-- Data --
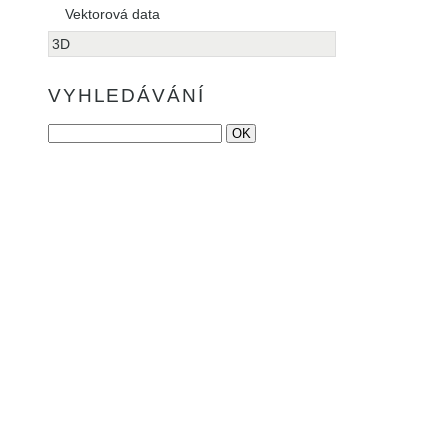
Vektorová data
3D
VYHLEDÁVÁNÍ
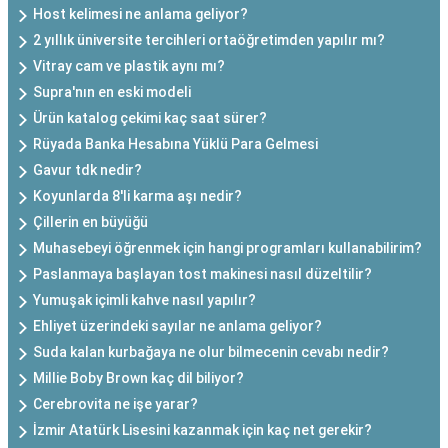
Host kelimesi ne anlama geliyor?
2 yıllık üniversite tercihleri ortaöğretimden yapılır mı?
Vitray cam ve plastik aynı mı?
Supra'nın en eski modeli
Ürün katalog çekimi kaç saat sürer?
Rüyada Banka Hesabına Yüklü Para Gelmesi
Gavur tdk nedir?
Koyunlarda 8'li karma aşı nedir?
Çillerin en büyüğü
Muhasebeyi öğrenmek için hangi programları kullanabilirim?
Paslanmaya başlayan tost makinesi nasıl düzeltilir?
Yumuşak içimli kahve nasıl yapılır?
Ehliyet üzerindeki sayılar ne anlama geliyor?
Suda kalan kurbağaya ne olur bilmecenin cevabı nedir?
Millie Boby Brown kaç dil biliyor?
Cerebrovita ne işe yarar?
İzmir Atatürk Lisesini kazanmak için kaç net gerekir?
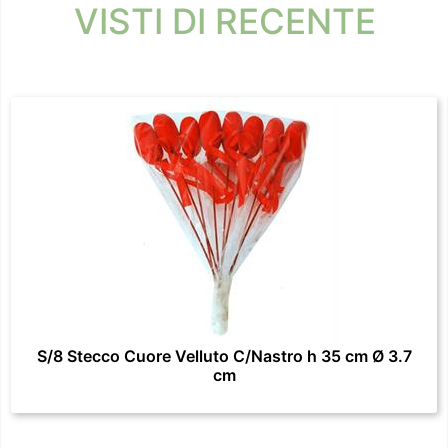
VISTI DI RECENTE
S/8 Stecco Cuore Velluto C/Nastro h 35 cm Ø 3.7
cm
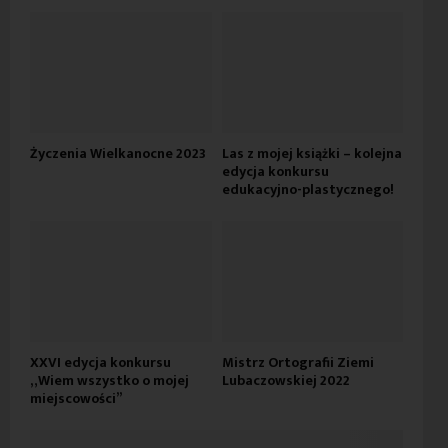
Życzenia Wielkanocne 2023
Las z mojej książki – kolejna
edycja konkursu
edukacyjno-plastycznego!
XXVI edycja konkursu
Mistrz Ortografii Ziemi
„Wiem wszystko o mojej
Lubaczowskiej 2022
miejscowości”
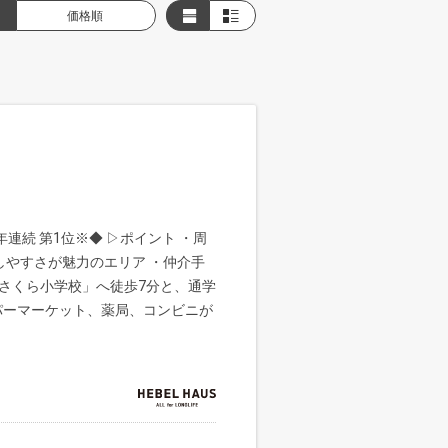
価格順
連続 第1位※◆ ▷ポイント ・周
しやすさが魅力のエリア ・仲介手
立さくら小学校」へ徒歩7分と、通学
パーマーケット、薬局、コンビニが
ス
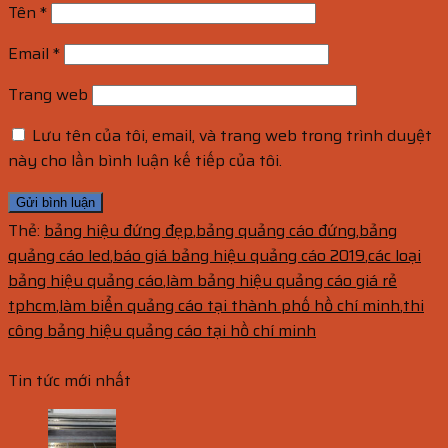
Tên
*
Email
*
Trang web
Lưu tên của tôi, email, và trang web trong trình duyệt
này cho lần bình luận kế tiếp của tôi.
Thẻ:
bảng hiệu đứng đẹp
,
bảng quảng cáo đứng
,
bảng
quảng cáo led
,
báo giá bảng hiệu quảng cáo 2019
,
các loại
bảng hiệu quảng cáo
,
làm bảng hiệu quảng cáo giá rẻ
tphcm
,
làm biển quảng cáo tại thành phố hồ chí minh
,
thi
công bảng hiệu quảng cáo tại hồ chí minh
Tin tức mới nhất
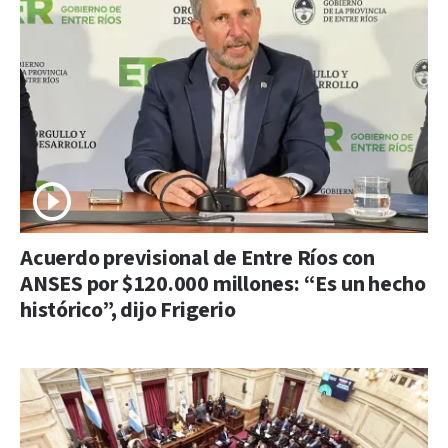
Acuerdo previsional de Entre Ríos con
ANSES por $120.000 millones: “Es un hecho
histórico”, dijo Frigerio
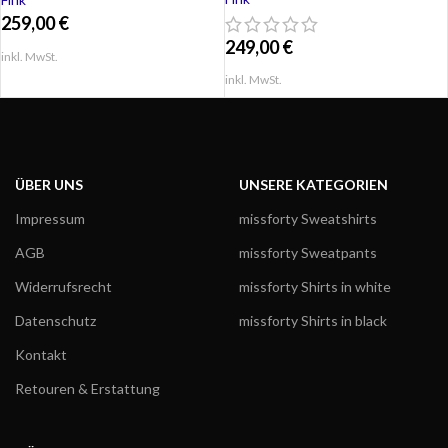
259,00
€
249,00
€
inkl. MwSt.
inkl. MwSt.
ÜBER UNS
UNSERE KATEGORIEN
Impressum
missforty Sweatshirts
AGB
missforty Sweatpants
Widerrufsrecht
missforty Shirts in white
Datenschutz
missforty Shirts in black
Kontakt
Retouren & Erstattung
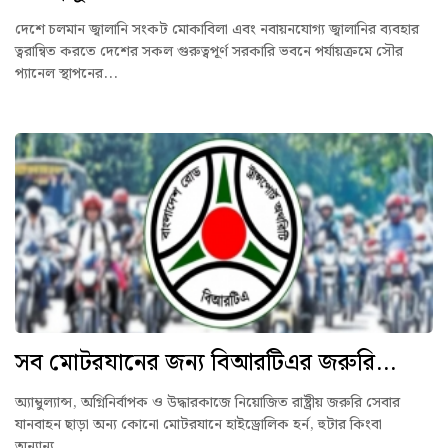
দেশে চলমান জ্বালানি সংকট মোকাবিলা এবং নবায়নযোগ্য জ্বালানির ব্যবহার
ত্বরান্বিত করতে দেশের সকল গুরুত্বপূর্ণ সরকারি ভবনে পর্যায়ক্রমে সৌর
প্যানেল স্থাপনের...
সব মোটরযানের জন্য বিআরটিএর জরুরি...
অ্যাম্বুল্যান্স, অগ্নিনির্বাপক ও উদ্ধারকাজে নিয়োজিত রাষ্ট্রীয় জরুরি সেবার
যানবাহন ছাড়া অন্য কোনো মোটরযানে হাইড্রোলিক হর্ন, হুটার কিংবা
অন্যান্য...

-- Problem description --
If a line above holds the string "için", count it; give the final total as the only output.

-- Solution below --
2